Il decreto legislativo 8 aprile 2013, n. 39 (Disposizioni in materia di inconferibilità e incompatibilità di incarichi presso le pubbliche amministrazioni e presso gli enti privati in controllo pubblico, a norma dell’articolo 1, commi 49 e 50, della legge 6 novembre 2012, n. 190) ha sistematizzato e modificato la disciplina in tema di inconferibilità e di incompatibilità degli incarichi presso le Pubbliche Amministrazioni. Dopo l’esplicitazione dei principi generali nel Capo I e la previsione delle singole fattispecie nei Capi da II a VI, il Capo VII è dedicato a Vigilanza e sanzioni per i casi di mancato rispetto delle prescrizioni contenute nel medesimo decreto.

In particolare:

• l’articolo 17 prevede che gli atti di conferimento degli incarichi adottati in violazione del decreto e i relativi contratti sono nulli;

• l’articolo 18 dispone, tra l’altro, che i componenti degli organi che hanno conferito incarichi dichiarati nulli:

– rispondano per le conseguenze economiche degli atti adottati (comma 1);

 – non possano conferire gli incarichi di propria competenza per un periodo di tre mesi (comma 2). La Conferenza delle Regioni e delle Province autonome ritiene tale sanzione oltremodo eccessiva, considerato che prevede una sospensione significativa dalle funzioni di alta amministrazione che l’organo è chiamato a svolgere, frequentemente, in ragione del suo mandato.
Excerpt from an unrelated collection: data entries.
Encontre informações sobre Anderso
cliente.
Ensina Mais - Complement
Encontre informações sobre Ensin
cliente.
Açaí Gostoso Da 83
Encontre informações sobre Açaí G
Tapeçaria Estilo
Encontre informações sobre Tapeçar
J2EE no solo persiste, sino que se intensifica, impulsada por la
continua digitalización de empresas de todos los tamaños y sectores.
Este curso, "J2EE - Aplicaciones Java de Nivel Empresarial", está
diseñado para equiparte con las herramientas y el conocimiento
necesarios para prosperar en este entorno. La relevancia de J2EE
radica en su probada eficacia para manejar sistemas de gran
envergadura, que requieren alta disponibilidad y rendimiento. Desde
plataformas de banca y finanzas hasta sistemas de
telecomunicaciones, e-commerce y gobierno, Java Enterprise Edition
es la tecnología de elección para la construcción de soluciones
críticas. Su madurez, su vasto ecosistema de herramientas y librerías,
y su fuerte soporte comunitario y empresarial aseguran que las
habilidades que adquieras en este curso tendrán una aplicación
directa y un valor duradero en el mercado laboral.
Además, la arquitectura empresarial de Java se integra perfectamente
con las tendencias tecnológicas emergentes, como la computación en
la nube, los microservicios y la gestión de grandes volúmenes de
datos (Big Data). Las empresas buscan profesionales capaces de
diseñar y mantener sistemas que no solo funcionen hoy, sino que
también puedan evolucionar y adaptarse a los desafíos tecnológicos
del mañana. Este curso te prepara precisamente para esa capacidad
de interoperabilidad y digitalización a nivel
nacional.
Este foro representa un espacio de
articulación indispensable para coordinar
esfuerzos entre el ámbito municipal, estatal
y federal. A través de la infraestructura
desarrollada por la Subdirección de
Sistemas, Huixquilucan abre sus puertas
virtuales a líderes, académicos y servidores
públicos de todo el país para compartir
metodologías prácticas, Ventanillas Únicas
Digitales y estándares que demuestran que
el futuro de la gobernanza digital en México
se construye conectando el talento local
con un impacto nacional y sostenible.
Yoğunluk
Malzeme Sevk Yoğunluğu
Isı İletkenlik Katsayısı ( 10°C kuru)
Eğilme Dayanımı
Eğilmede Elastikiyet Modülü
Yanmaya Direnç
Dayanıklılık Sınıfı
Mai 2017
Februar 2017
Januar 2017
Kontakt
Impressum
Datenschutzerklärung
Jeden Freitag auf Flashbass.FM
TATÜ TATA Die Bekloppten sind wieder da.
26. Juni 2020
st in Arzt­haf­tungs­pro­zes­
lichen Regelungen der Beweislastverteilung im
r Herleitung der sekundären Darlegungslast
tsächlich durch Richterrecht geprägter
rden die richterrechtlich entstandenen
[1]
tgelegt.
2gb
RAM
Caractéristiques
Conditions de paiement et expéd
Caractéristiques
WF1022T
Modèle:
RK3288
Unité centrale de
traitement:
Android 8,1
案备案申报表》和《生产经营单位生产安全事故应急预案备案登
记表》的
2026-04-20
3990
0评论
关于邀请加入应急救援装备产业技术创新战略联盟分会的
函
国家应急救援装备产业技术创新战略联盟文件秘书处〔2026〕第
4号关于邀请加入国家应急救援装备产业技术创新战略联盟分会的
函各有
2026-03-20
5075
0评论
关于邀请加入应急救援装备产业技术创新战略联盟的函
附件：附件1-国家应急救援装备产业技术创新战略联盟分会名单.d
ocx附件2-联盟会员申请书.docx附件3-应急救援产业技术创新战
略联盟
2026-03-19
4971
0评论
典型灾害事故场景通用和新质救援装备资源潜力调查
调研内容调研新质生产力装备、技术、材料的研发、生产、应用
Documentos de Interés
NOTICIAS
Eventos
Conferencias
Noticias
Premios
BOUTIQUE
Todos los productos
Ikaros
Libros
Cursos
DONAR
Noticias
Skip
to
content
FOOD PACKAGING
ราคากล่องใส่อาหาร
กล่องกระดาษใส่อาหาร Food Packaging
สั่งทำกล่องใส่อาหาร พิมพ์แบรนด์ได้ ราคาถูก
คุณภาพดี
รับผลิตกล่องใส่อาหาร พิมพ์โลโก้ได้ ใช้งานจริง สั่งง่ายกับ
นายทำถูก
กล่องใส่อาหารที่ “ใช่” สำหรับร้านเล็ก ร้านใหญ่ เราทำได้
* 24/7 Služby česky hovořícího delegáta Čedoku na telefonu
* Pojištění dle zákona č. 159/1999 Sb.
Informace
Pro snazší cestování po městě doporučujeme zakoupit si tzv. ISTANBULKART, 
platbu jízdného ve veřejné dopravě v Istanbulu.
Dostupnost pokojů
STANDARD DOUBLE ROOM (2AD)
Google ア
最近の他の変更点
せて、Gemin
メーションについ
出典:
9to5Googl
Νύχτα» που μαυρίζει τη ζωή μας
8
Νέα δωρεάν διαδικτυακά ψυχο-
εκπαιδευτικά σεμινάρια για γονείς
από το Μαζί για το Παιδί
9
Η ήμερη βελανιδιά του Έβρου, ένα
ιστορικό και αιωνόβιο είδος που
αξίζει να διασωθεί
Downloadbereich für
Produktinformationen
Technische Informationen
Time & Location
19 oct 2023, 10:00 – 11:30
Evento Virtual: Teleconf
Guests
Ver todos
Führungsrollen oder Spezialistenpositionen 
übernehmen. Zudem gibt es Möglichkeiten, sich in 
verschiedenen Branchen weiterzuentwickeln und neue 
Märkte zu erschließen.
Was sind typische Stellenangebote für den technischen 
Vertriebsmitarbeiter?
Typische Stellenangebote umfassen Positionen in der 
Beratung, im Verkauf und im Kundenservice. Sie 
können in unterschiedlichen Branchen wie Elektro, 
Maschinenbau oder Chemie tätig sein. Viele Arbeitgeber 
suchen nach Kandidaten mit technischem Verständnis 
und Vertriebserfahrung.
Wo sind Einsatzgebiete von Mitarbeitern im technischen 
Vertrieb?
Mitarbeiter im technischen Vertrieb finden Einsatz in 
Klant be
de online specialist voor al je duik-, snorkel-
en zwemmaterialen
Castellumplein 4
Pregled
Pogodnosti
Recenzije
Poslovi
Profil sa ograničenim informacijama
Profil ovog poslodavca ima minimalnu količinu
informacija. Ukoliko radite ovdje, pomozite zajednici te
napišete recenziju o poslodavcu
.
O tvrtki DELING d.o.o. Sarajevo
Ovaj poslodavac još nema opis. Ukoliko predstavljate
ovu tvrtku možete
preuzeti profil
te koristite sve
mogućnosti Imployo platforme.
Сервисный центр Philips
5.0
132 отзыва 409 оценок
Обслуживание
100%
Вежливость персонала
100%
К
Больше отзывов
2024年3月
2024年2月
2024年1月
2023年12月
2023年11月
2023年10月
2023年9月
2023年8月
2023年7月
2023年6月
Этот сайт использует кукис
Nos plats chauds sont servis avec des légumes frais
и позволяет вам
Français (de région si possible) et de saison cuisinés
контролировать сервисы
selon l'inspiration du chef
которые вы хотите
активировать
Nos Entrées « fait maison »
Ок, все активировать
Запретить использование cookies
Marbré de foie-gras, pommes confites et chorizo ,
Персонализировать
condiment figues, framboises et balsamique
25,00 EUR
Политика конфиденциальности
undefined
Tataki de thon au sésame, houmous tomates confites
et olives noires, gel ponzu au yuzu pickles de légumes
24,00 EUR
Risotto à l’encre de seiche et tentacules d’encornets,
Sull’argomento, è intervenuta anche l’Autorità nazionale anticorruzione – ANAC con atti di segnalazione al Parlamento e al Governo n. 4 del 10 giugno e n. 5 del 9 settembre scorsi, chiedendo un intervento urgente del Legislatore.

La Conferenza delle Regioni e delle Province autonome condivide con forza la necessità di provvedere alla sollecita riforma della disciplina in argomento, per le motivazioni di seguito rappresentate.

 

Automaticità della sanzione

L’ANAC afferma, nei citati atti di segnalazione, che l’automaticità della sanzione, senza alcuna valutazione dei comportamenti individuali dei componenti dell’organo che ha conferito l’incarico, costituisce l’aspetto più critico della disciplina.

Le stesse considerazioni sono contenute nelle delibere ANAC n. 66 e n. 67 del settembre 2015, di cui si citano alcuni passi salienti: “ … L’Autorità è consapevole che la norma pone non pochi problemi ermeneutici ed applicativi perché sembra costruire la sanzione in parola come automatica e sostanzialmente oggettiva e non individua nemmeno uno specifico procedimento per la sua applicazione …”;

“ … malgrado il legislatore sembra aver costruito come automatica la sanzione inibitoria, essa non possa essere irrogata – pena la sua incostituzionalità … – senza che sia apprezzato anche il profilo psicologico di cd colpevolezza da parte dell’autore … ”.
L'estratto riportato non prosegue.